La lettera al Presidente della Regione e alle autorità lombarde

“Le richieste sono dettate dalla mancata protezione ad ormai tre settimane dall’allerta dei medici di Assistenza Primaria e Continuità Assistenziale e dei Pediatri di Libera Scelta, che rappresentano il primo avamposto territoriale contro la diffusione del virus e contro la paura da contagio che porterebbe la popolazione a determinare un sovraffollamento nei Pronto Soccorso.
Abbiamo potuto verificare, come da nota inviata in Regione in data 15/03/2020, che i soli scarsi dispositivi di protezione consegnati, peraltro con notevole ritardo, sono consistiti spesso in meno di dieci mascherine chirurgiche ed una confezione di guanti monouso. E ‘evidente che questi dispositivi non sono né sufficienti, né tantomeno idonei a proteggere il medico che si accinge ad eseguire una visita, sia essa ambulatoriale che domiciliare.
Segnaliamo ancora una volta che sono invece necessarie mascherine ffp2/ffp3, visiere, cuffie, tute, calzari, guanti in lattice e nitrile, per gli allergici al lattice, ed in numero adeguato, ossia almeno 50 kit a settimana per ciascun medico.

Non possiamo non manifestare il nostro disappunto e sdegno per alcune dichiarazioni di un epidemiologo dell’Istituto Superiore di Sanità su come si sia potuto contagiare il personale sanitario, cioè se in ambiente di lavoro o al di fuori. Mentre noi siamo in prima linea c’è chi pontifica stando in poltrona.
Ci viene segnalato che in alcune Ats si sta procedendo alla attivazione delle unità speciali previste dall’articolo 8 del DPCM del 9 marzo 2020, in assenza di un accordo con le rappresentanze sindacali che disciplini le modalità di svolgimento del servizio per attività non definite dall’ACN e dall’AIR vigenti.
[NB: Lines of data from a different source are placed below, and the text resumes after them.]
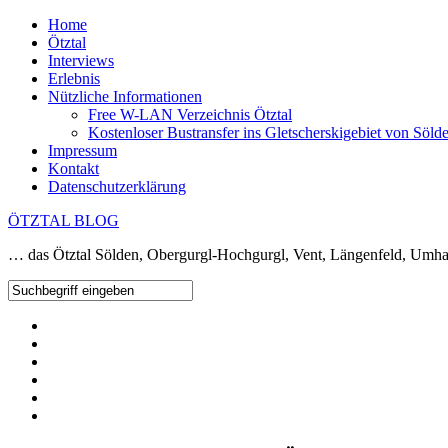
Home
Ötztal
Interviews
Erlebnis
Nützliche Informationen
Free W-LAN Verzeichnis Ötztal
Kostenloser Bustransfer ins Gletscherskigebiet von Söld
Impressum
Kontakt
Datenschutzerklärung
ÖTZTAL BLOG
… das Ötztal Sölden, Obergurgl-Hochgurgl, Vent, Längenfeld, Umha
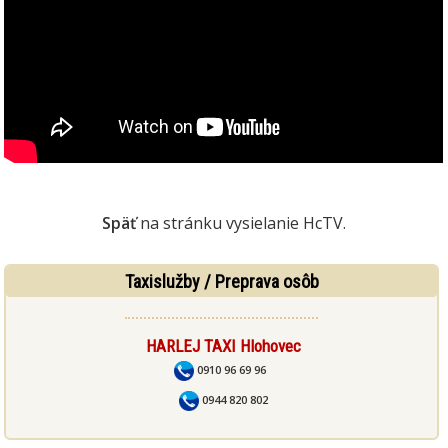
Späť
na stránku vysielanie HcTV.
Taxislužby / Preprava osôb
HARLEJ TAXI Hlohovec
0910 96 69 96
0944 820 802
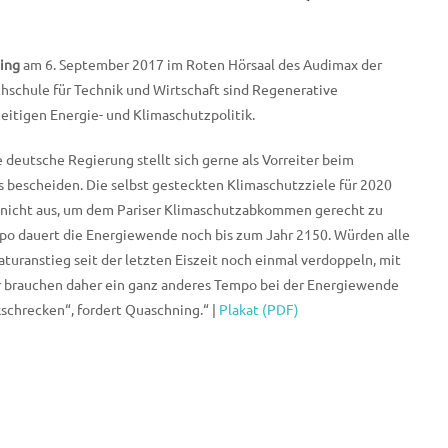
ning
am 6. September 2017 im Roten Hörsaal des Audimax der
schule für Technik und Wirtschaft sind Regenerative
zeitigen Energie- und Klimaschutzpolitik.
 deutsche Regierung stellt sich gerne als Vorreiter beim
s bescheiden. Die selbst gesteckten Klimaschutzziele für 2020
hen nicht aus, um dem Pariser Klimaschutzabkommen gerecht zu
po dauert die Energiewende noch bis zum Jahr 2150. Würden alle
turanstieg seit der letzten Eiszeit noch einmal verdoppeln, mit
ir brauchen daher ein ganz anderes Tempo bei der Energiewende
chrecken“, fordert Quaschning.“ |
Plakat (PDF)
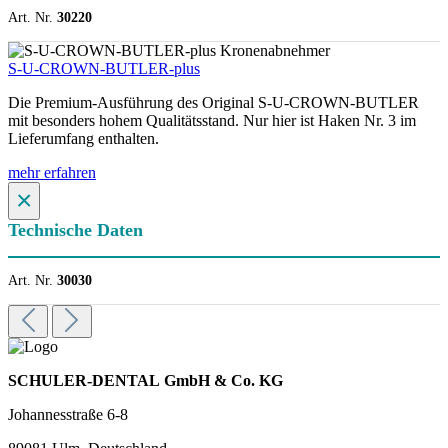
Art. Nr.
30220
S-U-CROWN-BUTLER-plus
Die Premium-Ausführung des Original S-U-CROWN-BUTLER
mit besonders hohem Qualitätsstand. Nur hier ist Haken Nr. 3 im
Lieferumfang enthalten.
mehr erfahren
×
Technische Daten
Art. Nr.
30030
SCHULER-DENTAL GmbH & Co. KG
Johannesstraße 6-8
Siamo anche disposti a confrontarci sulla eventuale istituzione di una AFT di emergenza per il coronavirus all’interno di strutture distrettuali già esistenti per lavorare in equipe e su base volontaria.
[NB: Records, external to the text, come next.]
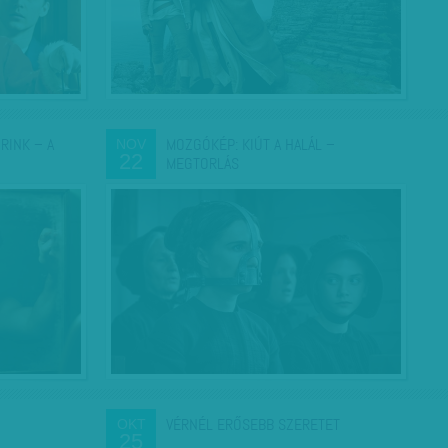
ORINK – A
MOZGÓKÉP: KIÚT A HALÁL –
NOV
22
MEGTORLÁS
VÉRNÉL ERŐSEBB SZERETET
OKT
25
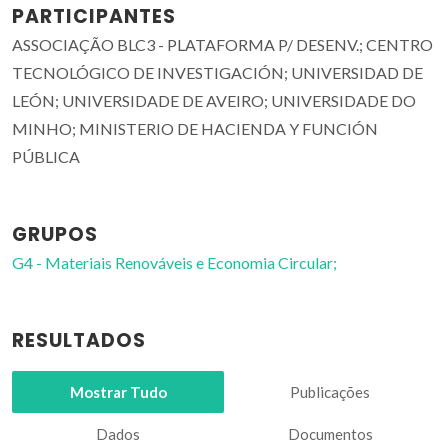
PARTICIPANTES
ASSOCIAÇÃO BLC3 - PLATAFORMA P/ DESENV.; CENTRO
TECNOLÓGICO DE INVESTIGACIÓN; UNIVERSIDAD DE
LEÓN; UNIVERSIDADE DE AVEIRO; UNIVERSIDADE DO
MINHO; MINISTERIO DE HACIENDA Y FUNCIÓN
PÚBLICA
GRUPOS
G4 - Materiais Renováveis e Economia Circular;
RESULTADOS
Mostrar Tudo
Publicações
Dados
Documentos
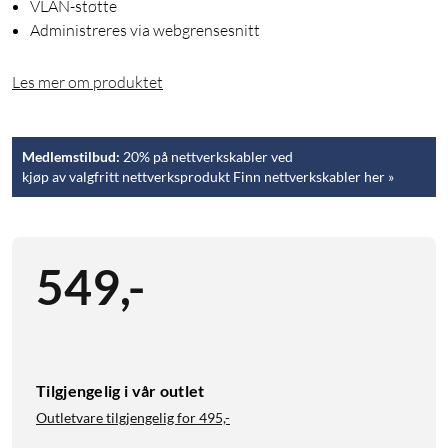
VLAN-støtte
Administreres via webgrensesnitt
Les mer om produktet
Medlemstilbud:
20% på nettverkskabler ved
kjøp av valgfritt nettverksprodukt Finn nettverkskabler her »
549
,
-
Tilgjengelig i vår outlet
Outletvare tilgjengelig for
495,-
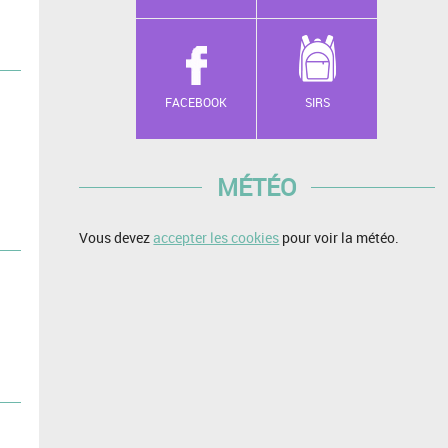
FACEBOOK
SIRS
MÉTÉO
Vous devez
accepter les cookies
pour voir la météo.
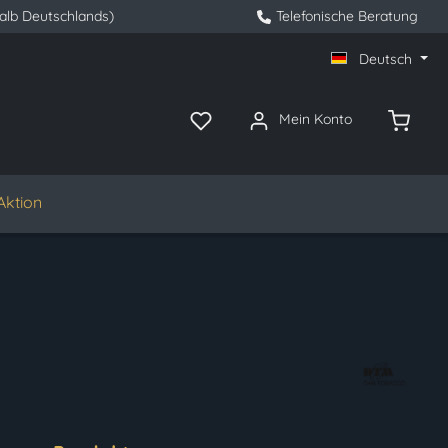
halb Deutschlands)
Telefonische Beratung
Deutsch
Mein Konto
Aktion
Si diffidano pertanto i Direttori Generali delle ATS in indirizzo ad operare autonomamente in tal senso, senza convocare prima le OO.SS.
Riconfermiamo la nostra richiesta di fare eseguire il tampone per la ricerca dell’infezione da coronavirus a tutti i Medici in servizio sul territorio e nelle strutture ospedaliere, prevedendo la quarantena per tutti i positivi, quand’anche paucisintomatici: abbiate cura di chi cura.
Chiediamo ancora una volta che sia attuata definitivamente, ed entro 48 ore, la dematerializzazione della ricetta elettronica per fare in modo che il paziente possa ritirare i farmaci direttamente in farmacia presentando la propria tessera sanitaria, così come avviene in altre regioni, senza effettuare altri passaggi negli ambulatori.

Chiediamo che sia autorizzata la certificazione di inabilità temporanea al lavoro a seguito anche del solo consulto telefonico.
Riteniamo indispensabile che le attestazioni riguardanti le quarantene vengano trasmesse dai Dipartimenti di Igiene Pubblica direttamente ai Medici via mail e non con la interposta comunicazione dei familiari; eviteremo così indagini epidemiologiche non compiute ed anche il mancato isolamento dei contatti stretti dei casi accertati.

Preavvertiamo che al perdurare dell’inadempimento sulla distribuzione dei DPI per altre 48 ore, saremo costretti, a tutela nostra e della collettività, a valutare la necessità di non eseguire più visite, ma solo consulti telefonici.
Le Procure della Repubblica che leggono in indirizzo sono portate a conoscenza della gravissima situazione di esposizione a pericolo per la vita di migliaia di medici, affinché intervengano d’ufficio se ne dovessero ravvedere gli estremi”.